There is no one size fits all when it comes to anxiety and stress. Each person experiences these conditions in their own way. The treatment options include:
- cognitive behavioral therapy (CBT)
- mindfulness and meditation
- exercise
There is new research that suggests that improving your gut health could help with anxiety symptoms. There is some evidence to suggest that certain types of bacteria can improve mood, but more research is needed in this area.
It may be difficult to manage stress, but it is important to do so in order to improve sleep and feel more awake during the day.
7. Drink more water
Dehydration can cause you to feel drowsy, fatigued, and grumpy.
Drinking more water, on the other hand, has been linked with reduced fatigue. So increasing your water intake during the day can help you feel less tired.
The recommended amount of water to drink in a day is 6-8 cups, or 2 liters.
These are only guidelines and not rules because everyone is different. You should drink water whenever you feel thirsty.
8. Drink less alcohol
You can improve your sleep quality by cutting back on your alcohol consumption. Alcohol can disrupt sleep patterns and lead to poorer quality sleep, especially in men.
A study of 4,000 people found that even moderate alcohol consumption can have significant negative effects on sleep.
Other people find that drinking alcohol before going to sleep makes it more difficult for them to get a good night’s sleep. Some people find that drinking alcohol in the evening helps them to get to sleep while others find that it makes it more difficult to get a good night’s sleep. Research indicates that staying up late can cause you to wake up later at night, resulting in feeling more tired the next day.

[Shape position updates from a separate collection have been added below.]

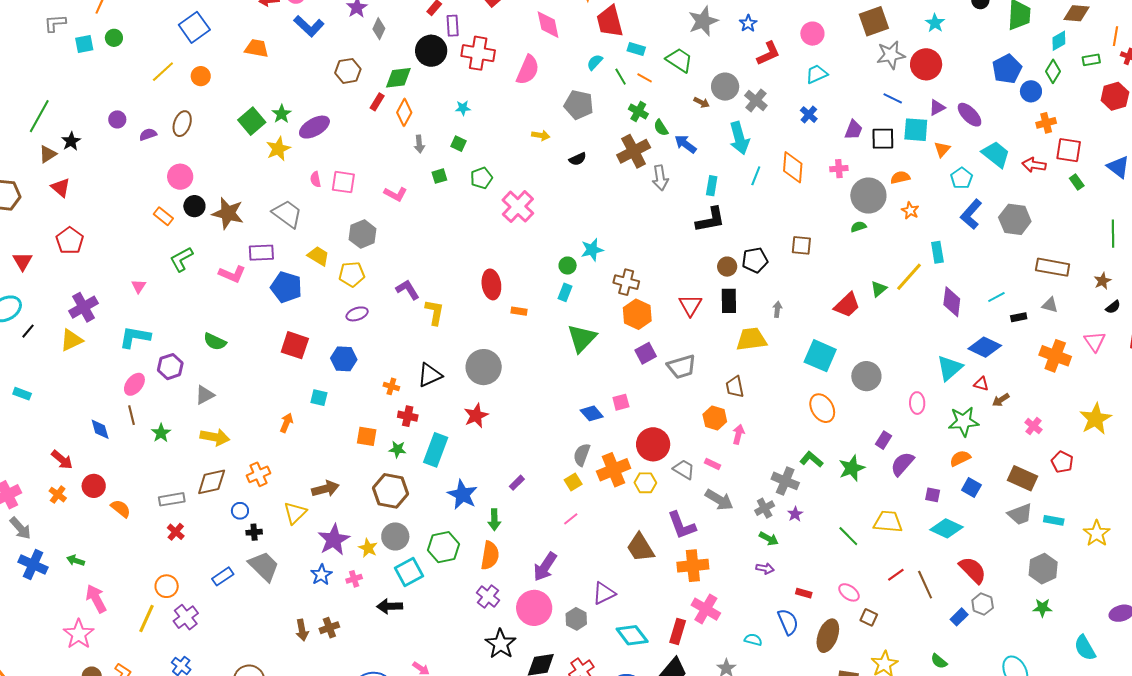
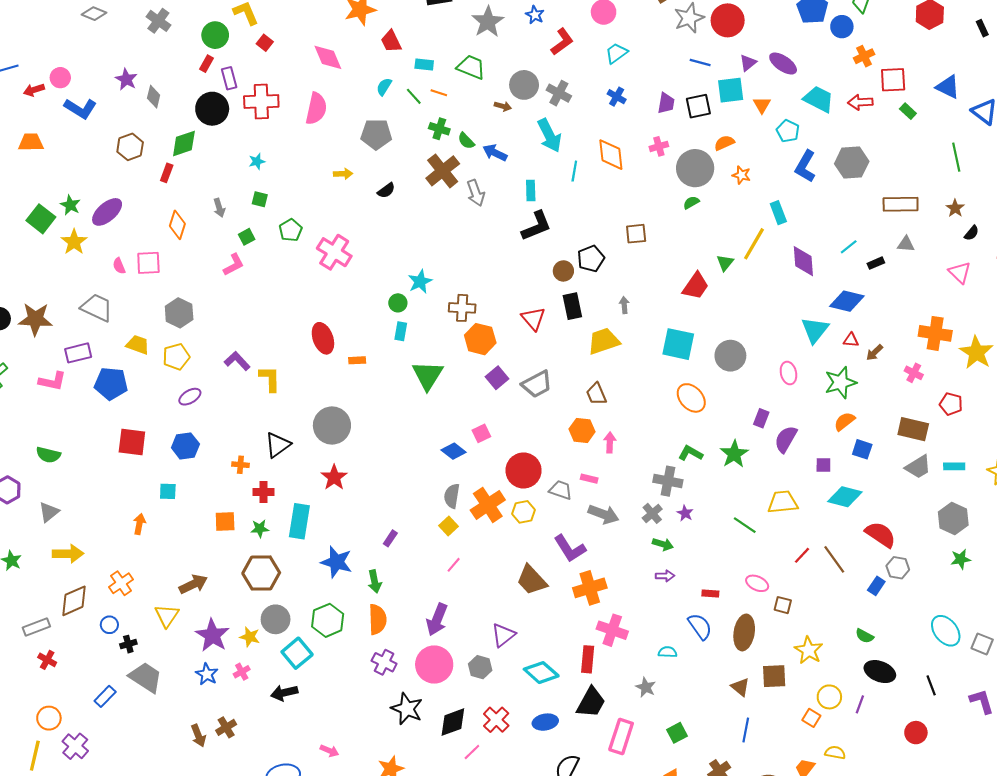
red trapezoid: (610, 21) -> (391, 41), size x0.7
orange diamond: (404, 112) -> (177, 225), moved
pink L-shape: (395, 194) -> (234, 265), moved, turned -45
orange cross: (1055, 356) -> (935, 333), moved

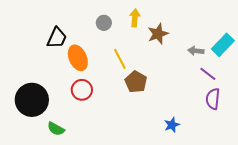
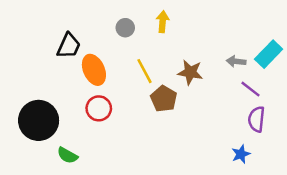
brown star: (158, 34) -> (190, 72), moved, turned 30
blue star: (172, 125) -> (241, 154), moved

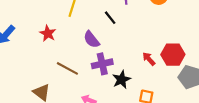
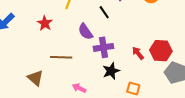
purple cross: (102, 64) -> (104, 47), moved
brown line: (67, 68) -> (61, 57), turned -30

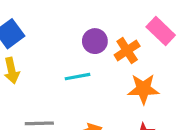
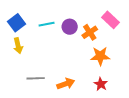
cyan line: (77, 77) -> (47, 24), moved

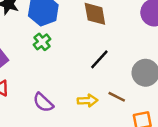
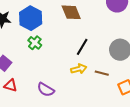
yellow arrow: (88, 101) -> (79, 69), moved

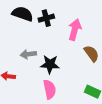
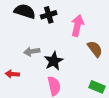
black star: (50, 64) -> (54, 61), turned -30

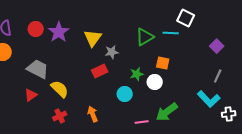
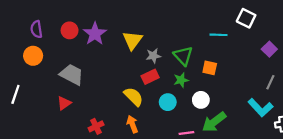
white square: (186, 18) -> (246, 18), moved
green triangle: (145, 37) -> (183, 56), moved, turned -42
red rectangle: (100, 71) -> (150, 77), moved
white circle: (155, 82) -> (201, 100), moved
yellow semicircle: (60, 89) -> (134, 97), moved

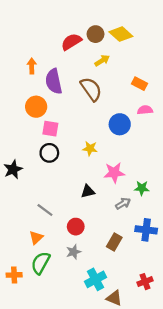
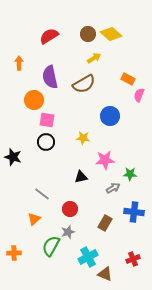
red semicircle: (71, 42) -> (49, 36), moved
orange arrow: (32, 66) -> (19, 63), moved
brown semicircle: (91, 89) -> (84, 84), turned 95
pink semicircle: (145, 110) -> (139, 95), moved, turned -64
black star: (13, 169) -> (13, 157), turned -30
green semicircle: (41, 263) -> (51, 246), moved

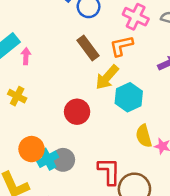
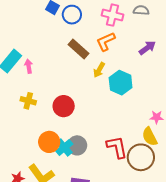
yellow arrow: (107, 77) -> (99, 70), size x0.7
red circle: (77, 112) -> (64, 106), moved
yellow semicircle: (144, 136) -> (150, 137), moved

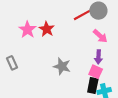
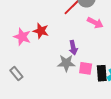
purple arrow: (98, 57) -> (73, 48), moved
pink square: (96, 72) -> (86, 68), moved

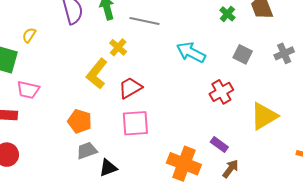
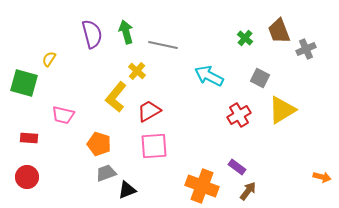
gray cross: (284, 53) -> (306, 49), moved
pink trapezoid: (28, 90) -> (63, 115), moved
yellow triangle: (264, 116) -> (282, 110), moved

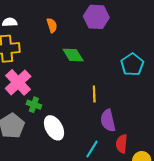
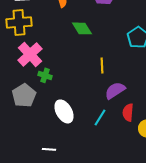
purple semicircle: (108, 120) -> (115, 90), turned 70
white ellipse: (54, 128) -> (64, 111), moved

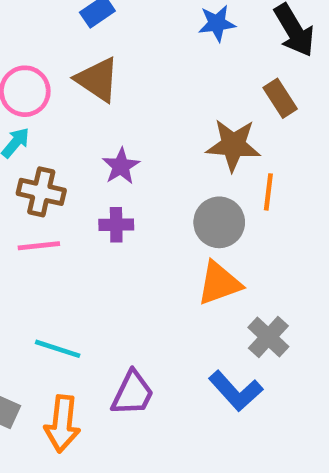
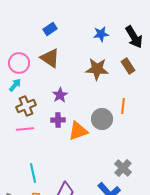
brown star: (233, 145) -> (97, 69), moved
brown cross: (41, 192) -> (26, 106), turned -36
orange triangle: (219, 283) -> (78, 131), moved
cyan line: (58, 349) -> (33, 173), turned 60

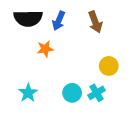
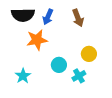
orange star: (45, 49) -> (37, 40), size x1.5
cyan circle: (72, 93) -> (59, 65), moved

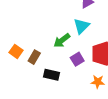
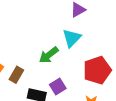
purple square: (77, 59) -> (58, 86), moved

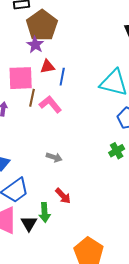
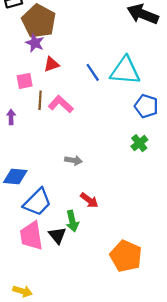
blue line: (62, 77) -> (93, 72), moved, turned -36
pink square: (21, 78) -> (25, 81), size x0.6

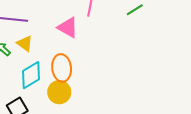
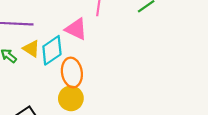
cyan diamond: (31, 75) -> (52, 50), moved

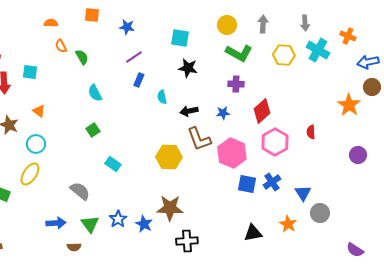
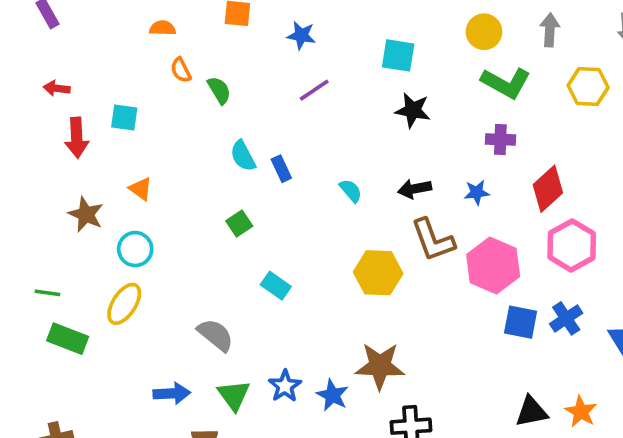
blue rectangle: (139, 80) -> (281, 169), moved, turned -48
cyan semicircle: (162, 97) -> (351, 191), moved, turned 152
orange star: (288, 224) -> (581, 412), moved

Drinking alcohol can result in a hangover, which can make you feel less alert.
You don’t have to give up alcohol entirely, but…. If you drink alcohol in moderation, it may improve your sleep quality and make you less tired during the day.
9. Quit smoking
It is no surprise that smoking is bad for your health.
Smoking not only increases your risk of developing major health conditions such as cancer and heart disease, but can also disturb your sleep and make you feel more tired during the day.

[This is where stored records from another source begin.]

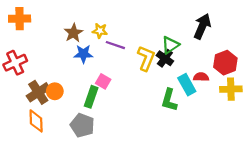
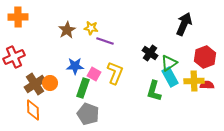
green triangle: (170, 45) -> (169, 63), moved
blue star: (83, 54) -> (75, 66), moved
yellow L-shape: (146, 58) -> (115, 73), moved
red semicircle: (201, 77) -> (207, 85), moved
yellow cross: (231, 89) -> (194, 81), moved
gray pentagon: (82, 125) -> (88, 114), moved

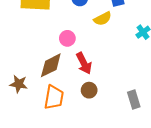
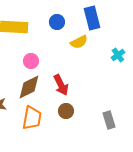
pink circle: (67, 38) -> (31, 61), moved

Smokers have lower quality sleep and more difficulty falling asleep or staying asleep according to a review of studies on smoking and sleep.
Smoking makes you more likely to have sleep apnea, and makes it worse if you have it.
Cigarette smokers are more likely to have difficulty getting up in the morning and to experience daytime sleepiness due to the effects smoking has on nighttime rest.
If you are a current smoker, talking to a healthcare professional can help you find the resources you need to quit.
Summary
If you’re regularly feeling tired, try changing your daily routine to increase your energy.
There are several things you can do to feel less tired during the day, such as going to bed earlier, keeping your blood sugar levels in check, and looking after your gut health.
There are several things you can do to increase your energy levels including getting regular exercise, staying hydrated, managing your stress, and avoiding cigarettes and alcohol.